____ DATASET RECORDS

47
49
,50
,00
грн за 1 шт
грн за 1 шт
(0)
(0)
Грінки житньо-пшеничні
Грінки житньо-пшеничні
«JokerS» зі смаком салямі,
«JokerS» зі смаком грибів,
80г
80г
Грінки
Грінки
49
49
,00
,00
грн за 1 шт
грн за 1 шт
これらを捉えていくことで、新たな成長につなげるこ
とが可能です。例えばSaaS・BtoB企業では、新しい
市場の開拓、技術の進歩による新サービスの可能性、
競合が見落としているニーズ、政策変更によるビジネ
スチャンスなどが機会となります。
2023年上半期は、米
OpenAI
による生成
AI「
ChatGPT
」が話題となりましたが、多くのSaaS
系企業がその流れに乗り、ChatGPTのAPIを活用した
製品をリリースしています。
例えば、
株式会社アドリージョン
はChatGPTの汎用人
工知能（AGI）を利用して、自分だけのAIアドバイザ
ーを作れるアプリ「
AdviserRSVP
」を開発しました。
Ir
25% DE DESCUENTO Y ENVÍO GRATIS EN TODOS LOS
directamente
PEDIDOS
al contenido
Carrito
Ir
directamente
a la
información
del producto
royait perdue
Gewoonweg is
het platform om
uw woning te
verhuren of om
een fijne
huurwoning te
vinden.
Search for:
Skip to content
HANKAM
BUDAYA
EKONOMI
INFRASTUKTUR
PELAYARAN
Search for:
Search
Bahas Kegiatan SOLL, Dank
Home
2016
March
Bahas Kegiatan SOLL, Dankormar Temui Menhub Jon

________
____ DATASET RECORDS

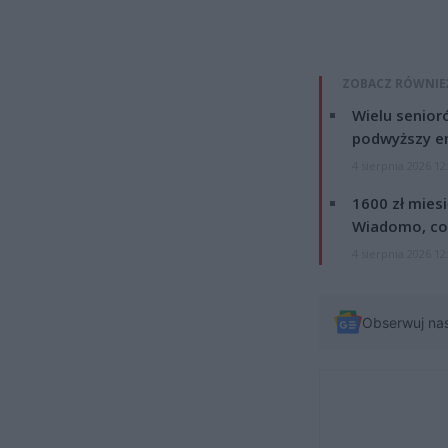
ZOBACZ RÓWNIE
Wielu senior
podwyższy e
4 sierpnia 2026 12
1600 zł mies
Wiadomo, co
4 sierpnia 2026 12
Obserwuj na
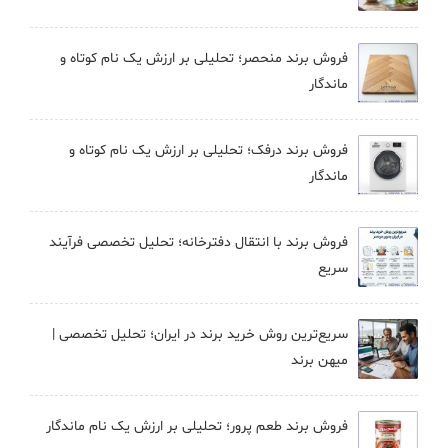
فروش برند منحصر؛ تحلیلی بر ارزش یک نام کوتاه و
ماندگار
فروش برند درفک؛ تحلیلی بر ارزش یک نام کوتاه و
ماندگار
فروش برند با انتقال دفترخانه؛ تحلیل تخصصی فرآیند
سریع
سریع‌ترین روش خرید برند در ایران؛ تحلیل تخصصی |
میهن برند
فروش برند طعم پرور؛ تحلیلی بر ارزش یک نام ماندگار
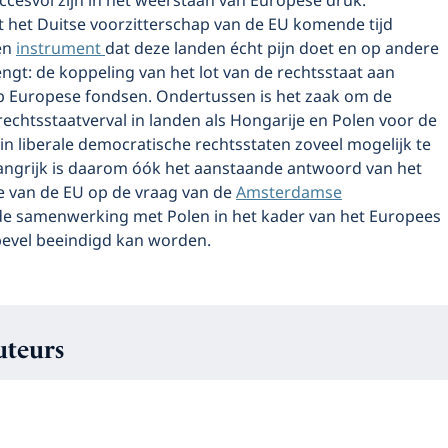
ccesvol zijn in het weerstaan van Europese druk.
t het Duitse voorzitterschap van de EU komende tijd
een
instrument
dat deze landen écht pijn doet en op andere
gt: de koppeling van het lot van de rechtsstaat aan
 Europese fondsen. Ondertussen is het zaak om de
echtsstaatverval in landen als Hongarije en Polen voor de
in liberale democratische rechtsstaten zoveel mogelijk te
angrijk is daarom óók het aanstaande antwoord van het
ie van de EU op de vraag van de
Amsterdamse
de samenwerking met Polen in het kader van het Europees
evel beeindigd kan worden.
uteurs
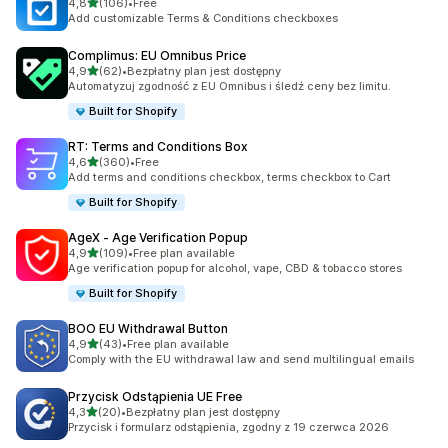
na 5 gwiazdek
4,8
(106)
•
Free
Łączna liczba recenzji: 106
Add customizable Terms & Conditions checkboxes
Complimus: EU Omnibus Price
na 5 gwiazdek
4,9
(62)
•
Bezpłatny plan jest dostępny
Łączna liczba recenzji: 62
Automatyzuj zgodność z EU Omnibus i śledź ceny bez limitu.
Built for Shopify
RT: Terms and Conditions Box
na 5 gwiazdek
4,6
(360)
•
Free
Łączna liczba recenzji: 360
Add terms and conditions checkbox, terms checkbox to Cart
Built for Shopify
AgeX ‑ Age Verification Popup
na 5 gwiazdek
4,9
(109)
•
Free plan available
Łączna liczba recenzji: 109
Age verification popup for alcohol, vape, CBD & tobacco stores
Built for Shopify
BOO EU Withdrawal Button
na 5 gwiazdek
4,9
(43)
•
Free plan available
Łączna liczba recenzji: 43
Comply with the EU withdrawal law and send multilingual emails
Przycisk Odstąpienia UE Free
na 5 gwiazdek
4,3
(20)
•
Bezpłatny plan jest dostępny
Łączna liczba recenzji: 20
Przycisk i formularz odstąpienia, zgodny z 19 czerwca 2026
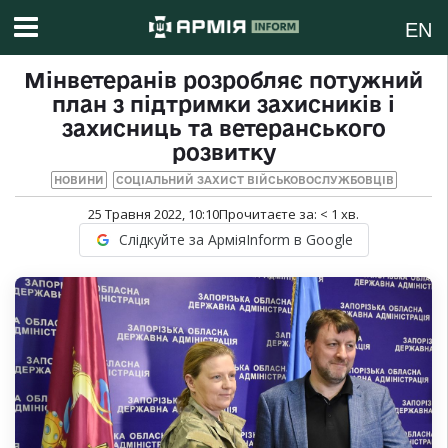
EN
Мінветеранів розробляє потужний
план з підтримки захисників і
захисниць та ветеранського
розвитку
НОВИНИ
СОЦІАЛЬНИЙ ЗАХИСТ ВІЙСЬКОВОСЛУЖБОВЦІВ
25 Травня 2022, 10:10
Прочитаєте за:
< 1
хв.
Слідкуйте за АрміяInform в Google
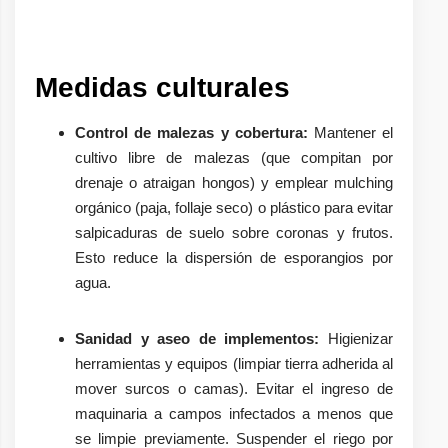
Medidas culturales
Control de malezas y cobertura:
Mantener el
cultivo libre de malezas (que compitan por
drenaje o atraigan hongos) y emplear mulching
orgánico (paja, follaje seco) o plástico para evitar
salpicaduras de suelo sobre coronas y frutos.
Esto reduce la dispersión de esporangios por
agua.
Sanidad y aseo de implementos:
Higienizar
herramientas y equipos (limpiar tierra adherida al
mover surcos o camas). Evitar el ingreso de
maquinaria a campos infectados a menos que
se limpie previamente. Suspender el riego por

________

HOW TO COMPLETE THIS TASK: Nothing but the lines above from the one containing "Skip to content" through the one containing "Bahas Kegiatan SOLL, Dankormar" should appear in the answer, each repeated exactly.

SOLVED PROBLEM:
Skip to content
HANKAM
BUDAYA
EKONOMI
INFRASTUKTUR
PELAYARAN
Search for:
Search
Bahas Kegiatan SOLL, Dank
Home
2016
March
Bahas Kegiatan SOLL, Dankormar Temui Menhub Jon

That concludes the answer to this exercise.